MEDIAPESAN – Pada penghujung abad ke-19, di tengah hutan-hutan lebat dan sungai-sungai besar Kalimantan, suara denting alat kerja dan teriakan komando mandor terdengar setiap pagi.
Mereka adalah para kuli Tionghoa—pekerja keras yang datang ribuan mil jauhnya dari tanah leluhur di daratan Tiongkok, demi mencari harapan baru di Hindia Belanda.
Mereka dipekerjakan untuk menebang kayu, dan membangun jalur perdagangan di daerah yang kala itu masih liar dan asing.
Kehidupan mereka tidak mudah. Upah rendah, jam kerja panjang, serta risiko penyakit dan kekerasan menjadi bagian tak terpisahkan dari hari-hari mereka.
Namun, di balik penderitaan itu, ada semangat bertahan hidup yang luar biasa.
Pemerintah kolonial Belanda kala itu memanfaatkan tenaga mereka melalui sistem kontrak yang sering kali menjerat.

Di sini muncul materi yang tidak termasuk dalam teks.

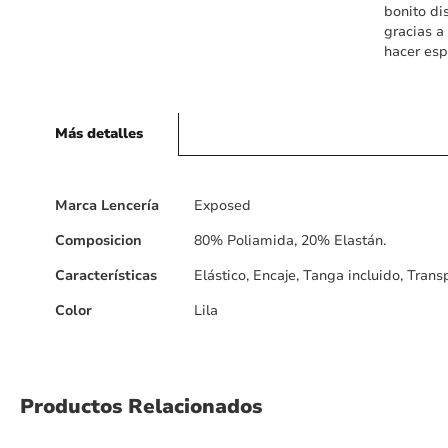
bonito di
gracias a
hacer esp
Más detalles
Más
Marca Lencería
Exposed
detalles
Composicion
80% Poliamida, 20% Elastán.
Características
Elástico, Encaje, Tanga incluido, Tran
Color
Lila
Productos Relacionados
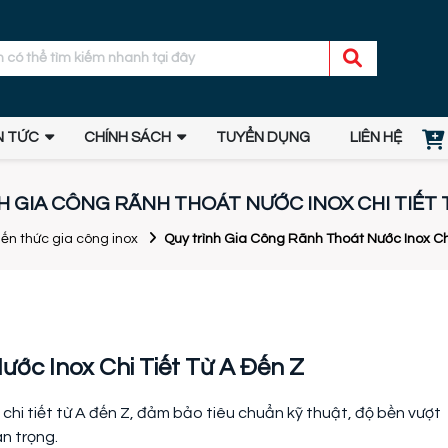
N TỨC
CHÍNH SÁCH
TUYỂN DỤNG
LIÊN HỆ
H GIA CÔNG RÃNH THOÁT NƯỚC INOX CHI TIẾT T
iến thức gia công inox
Quy trình Gia Công Rãnh Thoát Nước Inox Chi
ớc Inox Chi Tiết Từ A Đến Z
chi tiết từ A đến Z, đảm bảo tiêu chuẩn kỹ thuật, độ bền vượt
an trọng.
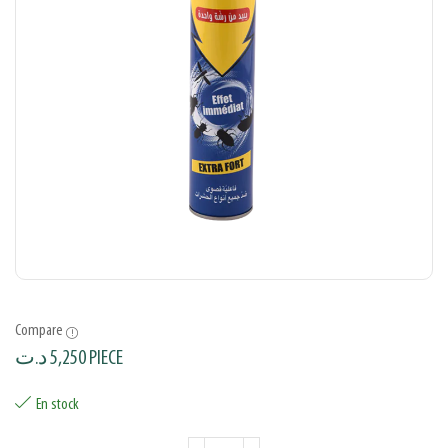
Compare
د.ت
5,250
PIECE
En stock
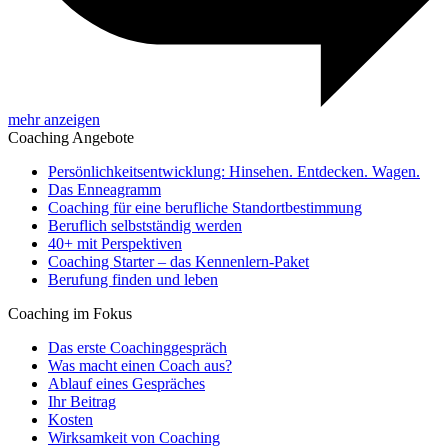
mehr anzeigen
Coaching Angebote
Persönlichkeitsentwicklung: Hinsehen. Entdecken. Wagen.
Das Enneagramm
Coaching für eine berufliche Standortbestimmung
Beruflich selbstständig werden
40+ mit Perspektiven
Coaching Starter – das Kennenlern-Paket
Berufung finden und leben
Coaching im Fokus
Das erste Coachinggespräch
Was macht einen Coach aus?
Ablauf eines Gespräches
Ihr Beitrag
Kosten
Wirksamkeit von Coaching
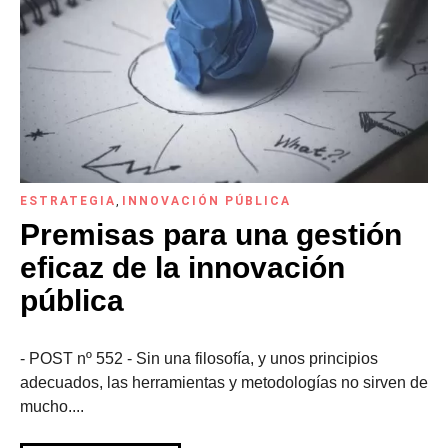
ESTRATEGIA
,
INNOVACIÓN PÚBLICA
Premisas para una gestión
eficaz de la innovación
pública
- POST nº 552 - Sin una filosofía, y unos principios
adecuados, las herramientas y metodologías no sirven de
mucho....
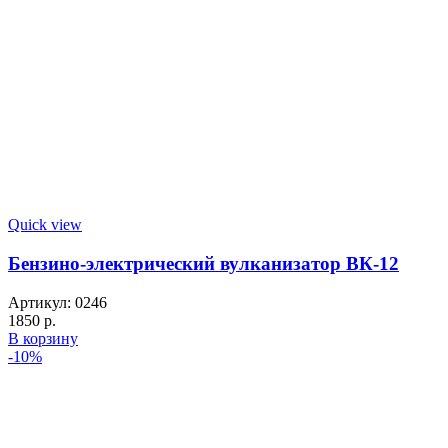
Quick view
Бензино-электрический вулканизатор ВК-12
Артикул:
0246
1850
р.
В корзину
-10%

Banyak kuli terjebak dalam utang dan kerja paksa. Mereka hidup berdesakan di barak-barak sederhana, dengan makanan seadanya dan tanpa jaminan kesehatan.

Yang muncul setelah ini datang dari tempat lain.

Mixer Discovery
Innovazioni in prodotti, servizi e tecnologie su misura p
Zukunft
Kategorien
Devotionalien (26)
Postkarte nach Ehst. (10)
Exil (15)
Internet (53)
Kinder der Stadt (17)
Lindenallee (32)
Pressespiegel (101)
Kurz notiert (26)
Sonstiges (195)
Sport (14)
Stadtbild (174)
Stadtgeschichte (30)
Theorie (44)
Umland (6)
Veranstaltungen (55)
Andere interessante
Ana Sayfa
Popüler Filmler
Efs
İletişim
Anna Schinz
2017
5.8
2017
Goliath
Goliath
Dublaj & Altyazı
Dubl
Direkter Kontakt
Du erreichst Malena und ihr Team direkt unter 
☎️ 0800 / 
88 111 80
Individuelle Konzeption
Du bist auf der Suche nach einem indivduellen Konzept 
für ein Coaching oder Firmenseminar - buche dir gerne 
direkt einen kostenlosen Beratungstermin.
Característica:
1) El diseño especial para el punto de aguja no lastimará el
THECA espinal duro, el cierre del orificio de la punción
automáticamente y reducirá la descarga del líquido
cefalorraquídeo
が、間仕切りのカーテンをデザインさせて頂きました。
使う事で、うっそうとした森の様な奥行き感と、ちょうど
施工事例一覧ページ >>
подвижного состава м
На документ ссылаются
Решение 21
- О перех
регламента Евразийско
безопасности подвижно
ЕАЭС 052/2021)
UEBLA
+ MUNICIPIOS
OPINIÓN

Namun, dari titik paling bawah itulah terbentuk jaringan komunitas Tionghoa pertama di Kalimantan—yang kelak berperan penting dalam pertumbuhan ekonomi lokal.

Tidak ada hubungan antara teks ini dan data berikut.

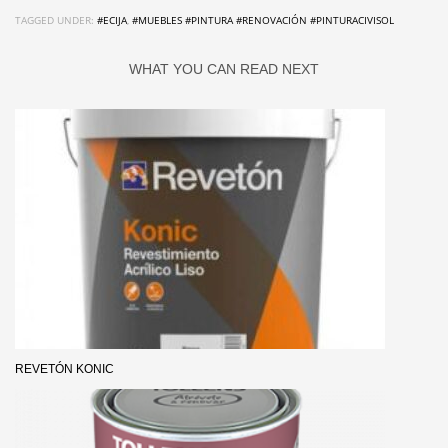
TAGGED UNDER:
#ECIJA
,
#MUEBLES #PINTURA #RENOVACIÓN #PINTURACIVISOL
WHAT YOU CAN READ NEXT
REVETÓN KONIC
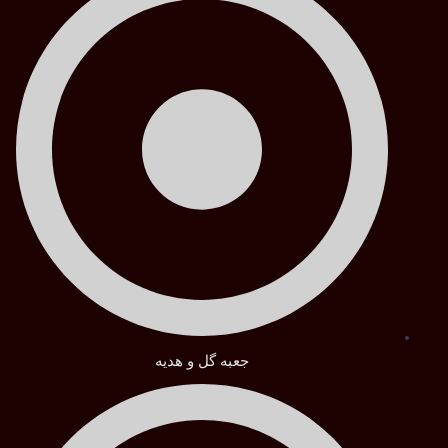
جعبه گل و هدیه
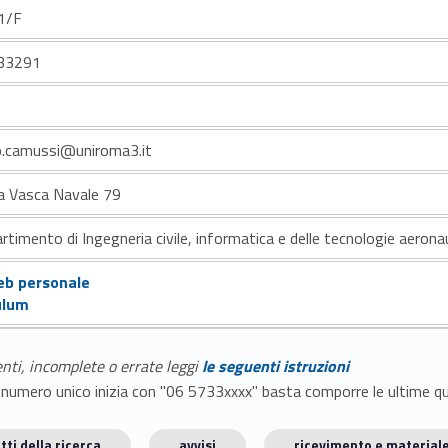
1/F
33291
o.camussi@uniroma3.it
la Vasca Navale 79
rtimento di Ingegneria civile, informatica e delle tecnologie aerona
eb personale
ulum
enti, incomplete o errate leggi
le seguenti istruzioni
E il numero unico inizia con "06 5733xxxx" basta comporre le ultime 
tti della ricerca
avvisi
ricevimento e materiale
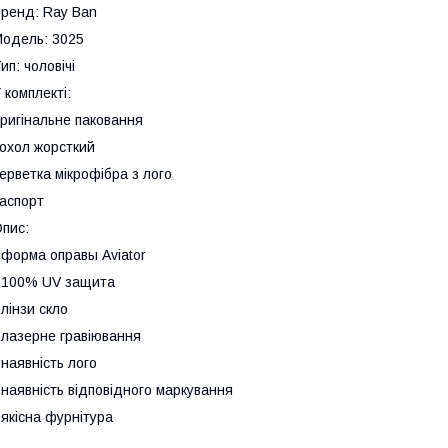
ренд: Ray Ban
одель: 3025
ип: чоловічі
 комплекті:
ригінальне паковання
охол жорсткий
ерветка мікрофібра з лого
аспорт
пис:
 форма оправы Aviator
 100% UV защита
 лінзи скло
 лазерне гравіювання
 наявність лого
 наявність відповідного маркування
 якісна фурнітура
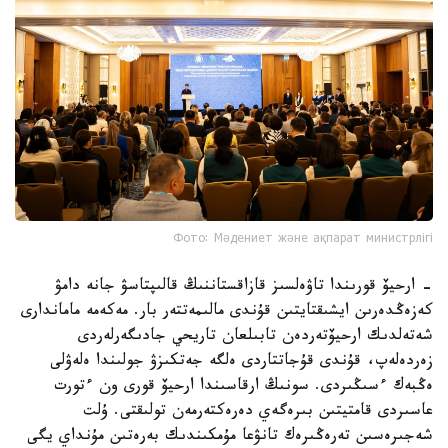
Фото: Мәдениет және ақпарат министрлігі
- ارحيۆ قورىندا تاۋەلسىز قازاقستاننىڭ قالىپتاسۋ جانە دامۋ
كەزەڭدەرىن ايشىقتايتىن قۇندى مالىمەتتەر بار. مەكەمە ماماندارى
شەتەلدىك ارحيۆتەردەن تابىلعان تاريحي جادىگەرلەردى
زەردەلەپ، قۇندى قۇجاتتاردى ەلگە جەتكىزۋ جولىندا ەلەۋلى
ەڭبەك ءسىڭىردى. سونىڭ ارقاسىندا ارحيۆ قورى ون ءتورت
عاسىردى قامتيتىن بىرەگەي دەرەكتەرمەن تولىقتى. ۇلت
شەجىرەسىن تەرەڭىرەك تانۋعا مۇمكىندىك بەرەتىن مۇنداي يگى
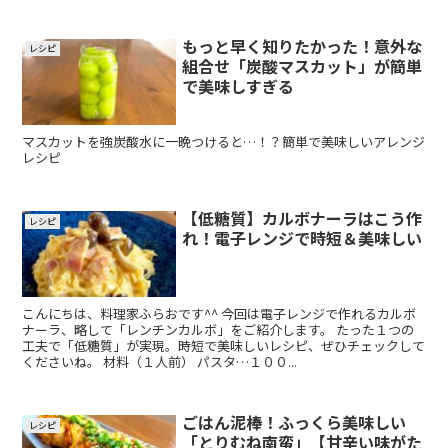
もっと早く知りたかった！意外な
レシピ
組合せ「炭酸マスカット」が簡単
で美味しすぎる
マスカットを強炭酸水に一晩つけると…！？簡単で美味しいアレンジ
レシピ
【低糖質】カルボナーラはこう作
レシピ
れ！電子レンジで時短＆美味しい
こんにちは、料理家ふらおです^^ 今回は電子レンジで作れるカルボ
ナーラ、略して「レンチンカルボ」をご紹介します。 たった１つの
工夫で「低糖質」が実現。時短で美味しいレシピ、ぜひチェックして
くださいね。 材料（１人前） パスタ…１００...
ごはん泥棒！ふっくら美味しい
レシピ
「とりむね南蛮」【甘辛い味がた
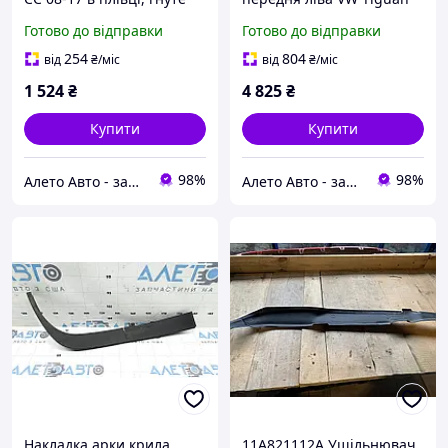
3C8821021
09-13 структура, SEL, на
Готово до відправки
Готово до відправки
крилі, подряпини
5N0853717M9B9,
254
804
від
₴
/міс
від
₴
/міс
5N0853717J
1 524
₴
4 825
₴
Купити
Купити
98%
98%
Алето Авто - запчастини на авто зі США
Алето Авто - запчастини на авто зі США
Накладка арки крила
11A821112A Ущільнювач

Keberadaan mereka bukan sekadar catatan gelap kolonialisme, tetapi juga kisah tentang daya tahan manusia menghadapi ketidakadilan.
- Iklan Google -
Di banyak kota Kalimantan kini, jejak mereka masih bisa ditemukan dalam bentuk kelenteng tua, nama keluarga, hingga tradisi perdagangan yang melekat dalam denyut ekonomi setempat.
Kisah kuli Tionghoa tahun 1890 mengingatkan kita bahwa kemajuan tidak lahir dari kenyamanan, melainkan dari keringat dan perjuangan mereka yang tak disebut dalam buku sejarah.
Saat bangsa ini terus menata masa depannya, menghormati jejak buruh masa lalu adalah bentuk penghargaan atas fondasi keras yang mereka tinggalkan.
Bukan hanya sejarah besar yang membentuk negeri ini, tetapi juga kisah-kisah kecil tentang manusia biasa yang bekerja dalam senyap, menanam akar bagi peradaban yang kita nikmati hari ini.